The task
Scan the data below and give the number of lines that include the word "button", with no other words.

Page layout parsing data

■ ■ ■ ■ ■ ■ ■

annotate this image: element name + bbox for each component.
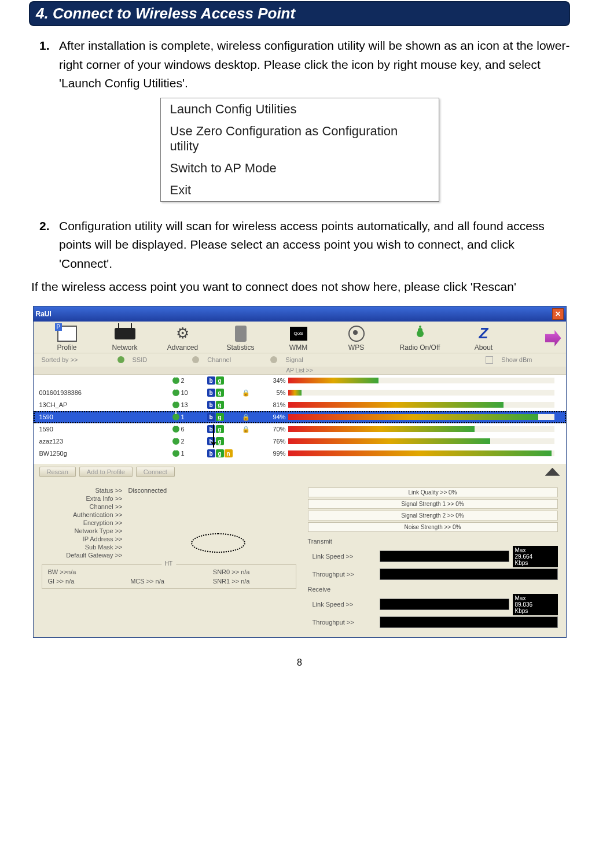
auth-label: Authentication >> bbox=[42, 511, 128, 518]
step-1: 1. After installation is complete, wirel… bbox=[39, 36, 570, 93]
ap-signal-pct: 34% bbox=[259, 377, 288, 384]
ap-row[interactable]: 2bg34% bbox=[34, 375, 566, 387]
tab-wmm-label: WMM bbox=[289, 343, 307, 352]
ap-row[interactable]: BW1250g1bgn99% bbox=[34, 448, 566, 460]
antenna-small-icon bbox=[172, 450, 179, 457]
receive-header: Receive bbox=[308, 586, 558, 593]
menu-switch-ap-mode[interactable]: Switch to AP Mode bbox=[161, 157, 439, 179]
add-profile-button[interactable]: Add to Profile bbox=[79, 467, 133, 477]
aplist-header: AP List >> bbox=[34, 367, 566, 375]
collapse-toggle[interactable] bbox=[545, 468, 560, 476]
ap-channel: 1 bbox=[172, 450, 207, 457]
ht-mcs: MCS >> n/a bbox=[130, 578, 207, 585]
link-quality-bar: Link Quality >> 0% bbox=[308, 487, 558, 497]
ap-ssid: BW1250g bbox=[34, 450, 172, 457]
ap-row[interactable]: 15906bg🔒70% bbox=[34, 423, 566, 435]
rx-linkspeed-label: Link Speed >> bbox=[308, 601, 376, 608]
show-dbm-checkbox[interactable] bbox=[486, 356, 493, 364]
rx-throughput-label: Throughput >> bbox=[308, 619, 376, 626]
ap-signal-bar bbox=[288, 438, 566, 444]
close-button[interactable]: ✕ bbox=[552, 308, 564, 320]
tab-wps-label: WPS bbox=[348, 343, 364, 352]
ap-channel: 6 bbox=[172, 426, 207, 433]
tab-about[interactable]: Z About bbox=[455, 325, 513, 352]
step-1-number: 1. bbox=[39, 36, 59, 93]
connect-button[interactable]: Connect bbox=[136, 467, 175, 477]
tab-radio-onoff[interactable]: Radio On/Off bbox=[385, 325, 455, 352]
tab-profile[interactable]: Profile bbox=[38, 325, 96, 352]
channel-label: Channel >> bbox=[42, 503, 128, 510]
raui-title: RaUI bbox=[36, 310, 52, 318]
raui-window: RaUI ✕ Profile Network ⚙ Advanced Statis… bbox=[33, 306, 567, 638]
tab-network-label: Network bbox=[112, 343, 137, 352]
tab-radio-label: Radio On/Off bbox=[400, 343, 440, 352]
antenna-small-icon bbox=[172, 401, 179, 408]
sort-signal-radio[interactable] bbox=[270, 356, 277, 363]
antenna-icon bbox=[417, 330, 424, 337]
sorted-by-label: Sorted by >> bbox=[42, 356, 78, 363]
rx-linkspeed-bar bbox=[380, 599, 509, 610]
ap-signal-pct: 70% bbox=[259, 426, 288, 433]
tab-wmm[interactable]: QoS WMM bbox=[270, 325, 328, 352]
ap-row[interactable]: 15901bg🔒94% bbox=[34, 411, 566, 423]
ap-channel: 2 bbox=[172, 377, 207, 384]
ap-channel: 10 bbox=[172, 389, 207, 396]
show-dbm-label: Show dBm bbox=[501, 356, 532, 363]
antenna-small-icon bbox=[172, 377, 179, 384]
ap-actions: Rescan Add to Profile Connect bbox=[34, 464, 566, 480]
step-1-body: After installation is complete, wireless… bbox=[59, 36, 570, 93]
sort-channel-label: Channel bbox=[207, 356, 231, 363]
ap-ssid: azaz123 bbox=[34, 438, 172, 445]
lock-icon: 🔒 bbox=[242, 426, 259, 433]
ap-list[interactable]: 2bg34%00160193838610bg🔒5%13CH_AP13bg81%1… bbox=[34, 375, 566, 464]
qos-icon: QoS bbox=[290, 327, 307, 341]
sort-signal-label: Signal bbox=[285, 356, 303, 363]
transmit-header: Transmit bbox=[308, 538, 558, 545]
sort-ssid-radio[interactable] bbox=[117, 356, 124, 363]
tab-statistics-label: Statistics bbox=[226, 343, 254, 352]
ap-signal-pct: 99% bbox=[259, 450, 288, 457]
ap-row[interactable]: azaz1232bg76% bbox=[34, 435, 566, 448]
wps-icon bbox=[348, 326, 365, 342]
tx-throughput-label: Throughput >> bbox=[308, 571, 376, 578]
sort-ssid-label: SSID bbox=[133, 356, 148, 363]
tab-network[interactable]: Network bbox=[96, 325, 154, 352]
tab-wps[interactable]: WPS bbox=[328, 325, 385, 352]
ap-signal-pct: 94% bbox=[259, 413, 288, 420]
ap-signal-bar bbox=[288, 426, 566, 432]
ap-signal-bar bbox=[288, 378, 566, 383]
ap-modes: bg bbox=[207, 376, 242, 385]
gateway-label: Default Gateway >> bbox=[42, 552, 128, 559]
annotation-arrow bbox=[213, 424, 214, 448]
tab-statistics[interactable]: Statistics bbox=[212, 325, 270, 352]
sort-channel-radio[interactable] bbox=[192, 356, 199, 363]
rescan-button[interactable]: Rescan bbox=[39, 467, 76, 477]
encryption-label: Encryption >> bbox=[42, 519, 128, 526]
ap-row[interactable]: 13CH_AP13bg81% bbox=[34, 399, 566, 411]
menu-use-zero-config[interactable]: Use Zero Configuration as Configuration … bbox=[161, 120, 439, 157]
ap-ssid: 1590 bbox=[34, 426, 172, 433]
ap-ssid: 001601938386 bbox=[34, 389, 172, 396]
menu-exit[interactable]: Exit bbox=[161, 179, 439, 201]
tab-advanced[interactable]: ⚙ Advanced bbox=[154, 325, 212, 352]
ht-bw: BW >>n/a bbox=[48, 568, 125, 575]
ht-snr1: SNR1 >> n/a bbox=[213, 578, 290, 585]
ap-channel: 13 bbox=[172, 401, 207, 408]
tx-linkspeed-bar bbox=[380, 551, 509, 562]
profile-icon bbox=[57, 326, 77, 342]
ap-modes: bg bbox=[207, 425, 242, 433]
ap-signal-pct: 76% bbox=[259, 438, 288, 445]
status-label: Status >> bbox=[42, 487, 128, 494]
extrainfo-label: Extra Info >> bbox=[42, 495, 128, 502]
lock-icon: 🔒 bbox=[242, 389, 259, 397]
about-icon: Z bbox=[479, 324, 488, 342]
menu-launch-config[interactable]: Launch Config Utilities bbox=[161, 98, 439, 120]
tray-context-menu: Launch Config Utilities Use Zero Configu… bbox=[160, 98, 439, 202]
ap-row[interactable]: 00160193838610bg🔒5% bbox=[34, 387, 566, 399]
antenna-small-icon bbox=[172, 413, 179, 420]
ht-group: BW >>n/a SNR0 >> n/a GI >> n/a MCS >> n/… bbox=[42, 564, 296, 589]
tx-max: Max 29.664 Kbps bbox=[513, 546, 558, 567]
tab-about-label: About bbox=[475, 343, 493, 352]
toolbar-next-arrow[interactable] bbox=[545, 330, 561, 346]
step-2-number: 2. bbox=[39, 217, 59, 274]
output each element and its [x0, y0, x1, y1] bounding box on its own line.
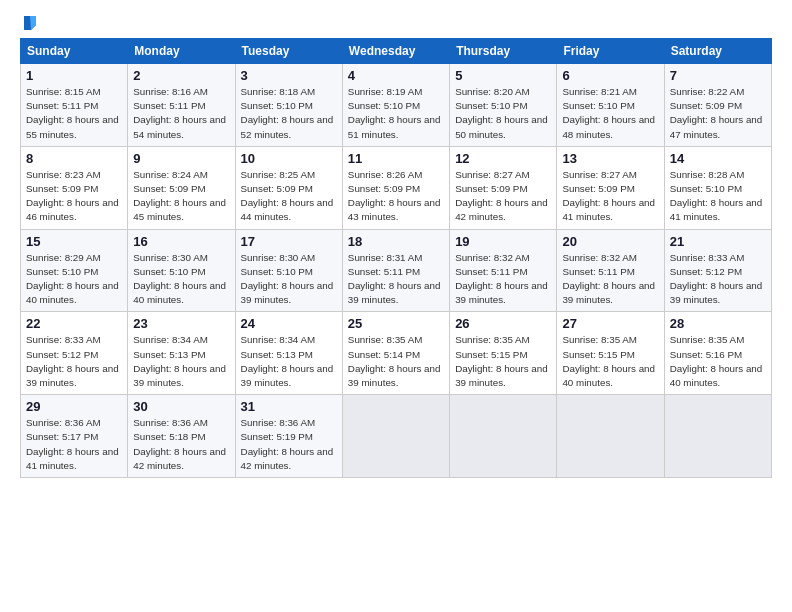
calendar-cell: 14Sunrise: 8:28 AMSunset: 5:10 PMDayligh… [664, 146, 771, 229]
day-detail: Sunrise: 8:35 AMSunset: 5:14 PMDaylight:… [348, 333, 444, 390]
calendar-week-row: 15Sunrise: 8:29 AMSunset: 5:10 PMDayligh… [21, 229, 772, 312]
day-number: 22 [26, 316, 122, 331]
day-number: 1 [26, 68, 122, 83]
col-header-thursday: Thursday [450, 39, 557, 64]
calendar-cell: 26Sunrise: 8:35 AMSunset: 5:15 PMDayligh… [450, 312, 557, 395]
day-detail: Sunrise: 8:36 AMSunset: 5:17 PMDaylight:… [26, 416, 122, 473]
day-detail: Sunrise: 8:23 AMSunset: 5:09 PMDaylight:… [26, 168, 122, 225]
logo-icon [21, 14, 39, 32]
calendar-cell: 5Sunrise: 8:20 AMSunset: 5:10 PMDaylight… [450, 64, 557, 147]
day-number: 21 [670, 234, 766, 249]
day-detail: Sunrise: 8:33 AMSunset: 5:12 PMDaylight:… [26, 333, 122, 390]
calendar-cell: 9Sunrise: 8:24 AMSunset: 5:09 PMDaylight… [128, 146, 235, 229]
day-detail: Sunrise: 8:24 AMSunset: 5:09 PMDaylight:… [133, 168, 229, 225]
day-detail: Sunrise: 8:25 AMSunset: 5:09 PMDaylight:… [241, 168, 337, 225]
day-detail: Sunrise: 8:34 AMSunset: 5:13 PMDaylight:… [241, 333, 337, 390]
day-detail: Sunrise: 8:19 AMSunset: 5:10 PMDaylight:… [348, 85, 444, 142]
calendar-cell: 18Sunrise: 8:31 AMSunset: 5:11 PMDayligh… [342, 229, 449, 312]
day-detail: Sunrise: 8:18 AMSunset: 5:10 PMDaylight:… [241, 85, 337, 142]
day-number: 31 [241, 399, 337, 414]
day-number: 26 [455, 316, 551, 331]
day-number: 2 [133, 68, 229, 83]
calendar-header-row: SundayMondayTuesdayWednesdayThursdayFrid… [21, 39, 772, 64]
calendar-cell: 2Sunrise: 8:16 AMSunset: 5:11 PMDaylight… [128, 64, 235, 147]
calendar-cell [450, 395, 557, 478]
calendar-cell [342, 395, 449, 478]
day-number: 27 [562, 316, 658, 331]
calendar-cell: 13Sunrise: 8:27 AMSunset: 5:09 PMDayligh… [557, 146, 664, 229]
day-detail: Sunrise: 8:31 AMSunset: 5:11 PMDaylight:… [348, 251, 444, 308]
day-number: 4 [348, 68, 444, 83]
day-number: 3 [241, 68, 337, 83]
calendar-cell: 25Sunrise: 8:35 AMSunset: 5:14 PMDayligh… [342, 312, 449, 395]
day-detail: Sunrise: 8:27 AMSunset: 5:09 PMDaylight:… [455, 168, 551, 225]
day-number: 11 [348, 151, 444, 166]
day-number: 12 [455, 151, 551, 166]
calendar-cell: 19Sunrise: 8:32 AMSunset: 5:11 PMDayligh… [450, 229, 557, 312]
col-header-monday: Monday [128, 39, 235, 64]
day-detail: Sunrise: 8:16 AMSunset: 5:11 PMDaylight:… [133, 85, 229, 142]
calendar-cell: 10Sunrise: 8:25 AMSunset: 5:09 PMDayligh… [235, 146, 342, 229]
day-detail: Sunrise: 8:20 AMSunset: 5:10 PMDaylight:… [455, 85, 551, 142]
day-number: 5 [455, 68, 551, 83]
logo [20, 18, 39, 28]
day-number: 10 [241, 151, 337, 166]
col-header-sunday: Sunday [21, 39, 128, 64]
day-number: 15 [26, 234, 122, 249]
calendar-table: SundayMondayTuesdayWednesdayThursdayFrid… [20, 38, 772, 478]
day-number: 9 [133, 151, 229, 166]
calendar-cell: 20Sunrise: 8:32 AMSunset: 5:11 PMDayligh… [557, 229, 664, 312]
col-header-wednesday: Wednesday [342, 39, 449, 64]
calendar-cell: 28Sunrise: 8:35 AMSunset: 5:16 PMDayligh… [664, 312, 771, 395]
day-number: 24 [241, 316, 337, 331]
calendar-cell: 12Sunrise: 8:27 AMSunset: 5:09 PMDayligh… [450, 146, 557, 229]
calendar-cell: 6Sunrise: 8:21 AMSunset: 5:10 PMDaylight… [557, 64, 664, 147]
day-number: 13 [562, 151, 658, 166]
day-number: 17 [241, 234, 337, 249]
calendar-cell: 29Sunrise: 8:36 AMSunset: 5:17 PMDayligh… [21, 395, 128, 478]
day-number: 28 [670, 316, 766, 331]
calendar-cell: 15Sunrise: 8:29 AMSunset: 5:10 PMDayligh… [21, 229, 128, 312]
day-detail: Sunrise: 8:30 AMSunset: 5:10 PMDaylight:… [241, 251, 337, 308]
calendar-week-row: 22Sunrise: 8:33 AMSunset: 5:12 PMDayligh… [21, 312, 772, 395]
calendar-cell: 11Sunrise: 8:26 AMSunset: 5:09 PMDayligh… [342, 146, 449, 229]
day-detail: Sunrise: 8:30 AMSunset: 5:10 PMDaylight:… [133, 251, 229, 308]
day-number: 7 [670, 68, 766, 83]
day-detail: Sunrise: 8:28 AMSunset: 5:10 PMDaylight:… [670, 168, 766, 225]
day-detail: Sunrise: 8:15 AMSunset: 5:11 PMDaylight:… [26, 85, 122, 142]
day-number: 16 [133, 234, 229, 249]
col-header-friday: Friday [557, 39, 664, 64]
day-number: 14 [670, 151, 766, 166]
calendar-cell: 7Sunrise: 8:22 AMSunset: 5:09 PMDaylight… [664, 64, 771, 147]
day-number: 25 [348, 316, 444, 331]
calendar-cell: 4Sunrise: 8:19 AMSunset: 5:10 PMDaylight… [342, 64, 449, 147]
page: SundayMondayTuesdayWednesdayThursdayFrid… [0, 0, 792, 488]
calendar-cell: 31Sunrise: 8:36 AMSunset: 5:19 PMDayligh… [235, 395, 342, 478]
day-detail: Sunrise: 8:34 AMSunset: 5:13 PMDaylight:… [133, 333, 229, 390]
calendar-cell: 8Sunrise: 8:23 AMSunset: 5:09 PMDaylight… [21, 146, 128, 229]
day-number: 29 [26, 399, 122, 414]
day-number: 8 [26, 151, 122, 166]
day-detail: Sunrise: 8:22 AMSunset: 5:09 PMDaylight:… [670, 85, 766, 142]
day-detail: Sunrise: 8:27 AMSunset: 5:09 PMDaylight:… [562, 168, 658, 225]
calendar-cell: 17Sunrise: 8:30 AMSunset: 5:10 PMDayligh… [235, 229, 342, 312]
day-detail: Sunrise: 8:36 AMSunset: 5:19 PMDaylight:… [241, 416, 337, 473]
day-detail: Sunrise: 8:33 AMSunset: 5:12 PMDaylight:… [670, 251, 766, 308]
calendar-cell: 27Sunrise: 8:35 AMSunset: 5:15 PMDayligh… [557, 312, 664, 395]
calendar-cell: 24Sunrise: 8:34 AMSunset: 5:13 PMDayligh… [235, 312, 342, 395]
header [20, 18, 772, 28]
day-detail: Sunrise: 8:36 AMSunset: 5:18 PMDaylight:… [133, 416, 229, 473]
calendar-cell: 21Sunrise: 8:33 AMSunset: 5:12 PMDayligh… [664, 229, 771, 312]
day-detail: Sunrise: 8:35 AMSunset: 5:15 PMDaylight:… [562, 333, 658, 390]
day-detail: Sunrise: 8:32 AMSunset: 5:11 PMDaylight:… [455, 251, 551, 308]
calendar-cell: 23Sunrise: 8:34 AMSunset: 5:13 PMDayligh… [128, 312, 235, 395]
day-number: 18 [348, 234, 444, 249]
svg-marker-1 [30, 16, 36, 30]
calendar-cell: 30Sunrise: 8:36 AMSunset: 5:18 PMDayligh… [128, 395, 235, 478]
day-number: 20 [562, 234, 658, 249]
calendar-cell [664, 395, 771, 478]
day-detail: Sunrise: 8:21 AMSunset: 5:10 PMDaylight:… [562, 85, 658, 142]
day-detail: Sunrise: 8:29 AMSunset: 5:10 PMDaylight:… [26, 251, 122, 308]
day-detail: Sunrise: 8:26 AMSunset: 5:09 PMDaylight:… [348, 168, 444, 225]
col-header-tuesday: Tuesday [235, 39, 342, 64]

■ ■ ■ ■ ■ ■ ■

Result of the exercise
4